(ASSIGNMENT) Look through the data below. Show each line where the string "visto" occurs.

(Stored data entries)
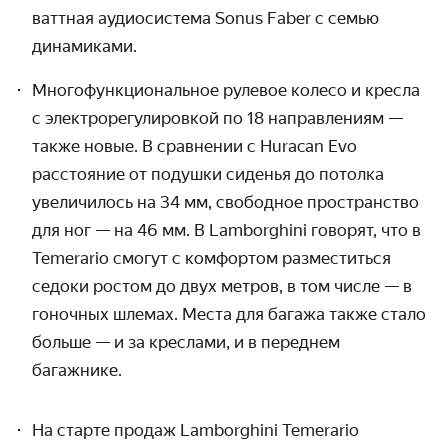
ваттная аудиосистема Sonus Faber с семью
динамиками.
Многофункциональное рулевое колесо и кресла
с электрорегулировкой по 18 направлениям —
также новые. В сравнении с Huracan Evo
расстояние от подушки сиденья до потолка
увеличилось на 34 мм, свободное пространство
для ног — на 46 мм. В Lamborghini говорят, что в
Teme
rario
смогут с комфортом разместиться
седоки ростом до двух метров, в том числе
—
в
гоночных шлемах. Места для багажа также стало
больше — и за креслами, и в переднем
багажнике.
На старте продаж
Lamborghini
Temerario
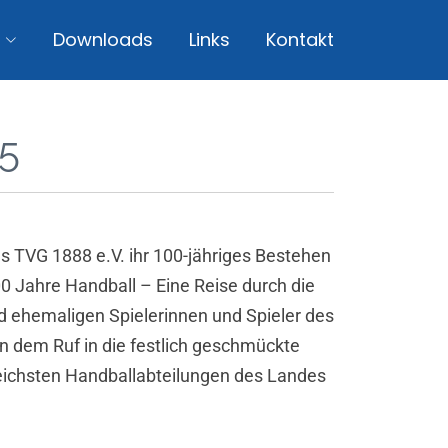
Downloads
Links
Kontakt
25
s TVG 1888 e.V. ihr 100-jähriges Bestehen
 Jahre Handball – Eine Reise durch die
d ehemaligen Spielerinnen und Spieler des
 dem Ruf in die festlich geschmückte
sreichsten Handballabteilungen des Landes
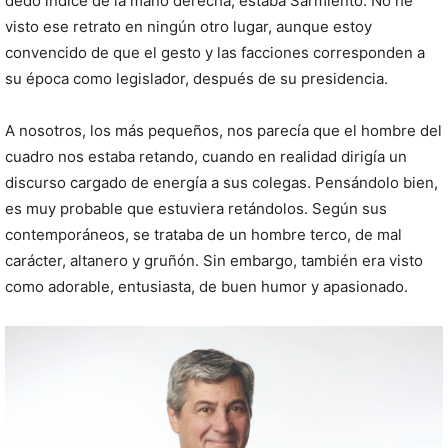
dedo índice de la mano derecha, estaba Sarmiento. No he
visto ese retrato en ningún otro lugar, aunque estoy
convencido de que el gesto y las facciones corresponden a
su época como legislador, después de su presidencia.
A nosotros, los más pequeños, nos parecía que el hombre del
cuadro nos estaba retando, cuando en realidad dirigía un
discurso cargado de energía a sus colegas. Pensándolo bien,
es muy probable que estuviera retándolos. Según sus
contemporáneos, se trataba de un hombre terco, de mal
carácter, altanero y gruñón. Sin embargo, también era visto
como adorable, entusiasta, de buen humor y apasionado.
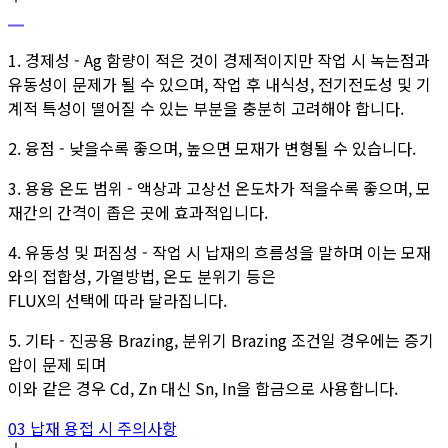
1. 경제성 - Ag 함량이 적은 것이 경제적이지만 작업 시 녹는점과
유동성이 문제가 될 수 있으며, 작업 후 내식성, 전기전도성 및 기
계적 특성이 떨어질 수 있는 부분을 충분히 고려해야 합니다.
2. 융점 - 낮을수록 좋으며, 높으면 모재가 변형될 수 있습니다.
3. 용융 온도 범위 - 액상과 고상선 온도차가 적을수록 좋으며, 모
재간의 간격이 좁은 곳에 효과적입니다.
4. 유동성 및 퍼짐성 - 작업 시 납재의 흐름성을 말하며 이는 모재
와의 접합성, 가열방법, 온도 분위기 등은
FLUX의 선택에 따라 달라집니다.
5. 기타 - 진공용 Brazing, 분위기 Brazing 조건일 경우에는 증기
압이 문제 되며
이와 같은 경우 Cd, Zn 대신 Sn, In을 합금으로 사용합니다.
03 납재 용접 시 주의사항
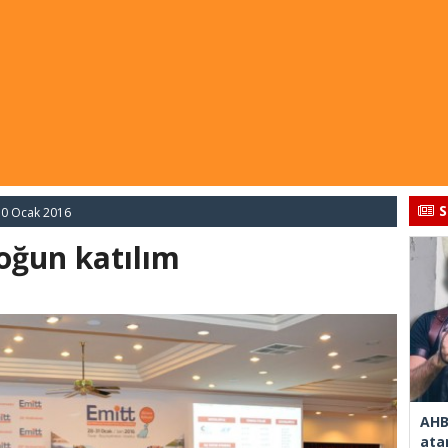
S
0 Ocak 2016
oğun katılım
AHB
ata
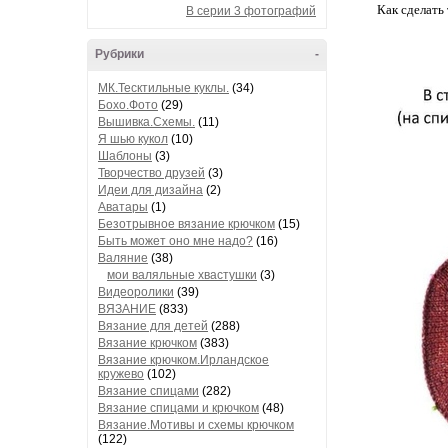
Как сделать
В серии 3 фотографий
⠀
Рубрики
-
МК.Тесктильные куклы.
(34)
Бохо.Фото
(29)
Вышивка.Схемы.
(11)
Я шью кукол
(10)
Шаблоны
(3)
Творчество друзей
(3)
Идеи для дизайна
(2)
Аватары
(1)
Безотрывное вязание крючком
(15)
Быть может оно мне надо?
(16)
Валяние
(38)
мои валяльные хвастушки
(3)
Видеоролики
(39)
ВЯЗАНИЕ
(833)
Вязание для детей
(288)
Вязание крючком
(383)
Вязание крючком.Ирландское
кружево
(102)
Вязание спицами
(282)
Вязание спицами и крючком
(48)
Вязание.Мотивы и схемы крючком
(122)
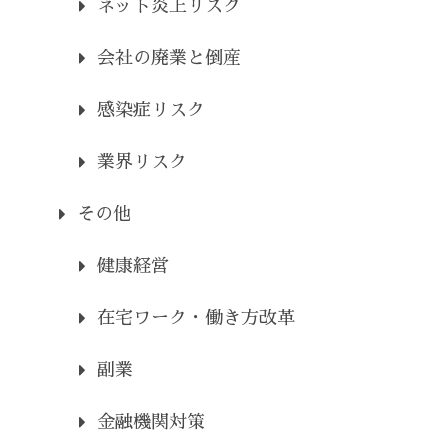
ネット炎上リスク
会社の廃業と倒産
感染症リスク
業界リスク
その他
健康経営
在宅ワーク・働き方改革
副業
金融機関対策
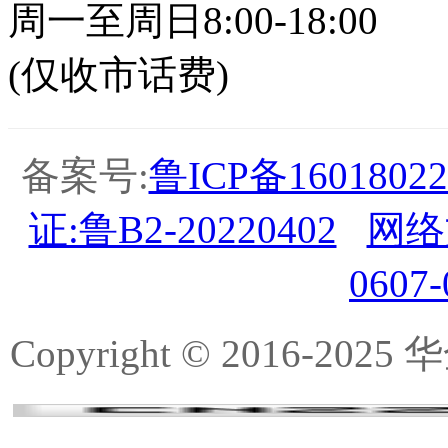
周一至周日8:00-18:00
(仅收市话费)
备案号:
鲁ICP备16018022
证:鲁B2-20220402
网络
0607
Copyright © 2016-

(YOUR RESPONSE)
visto ese retrato en ningún otro lugar, aunque estoy
carácter, altanero y gruñón. Sin embargo, también era visto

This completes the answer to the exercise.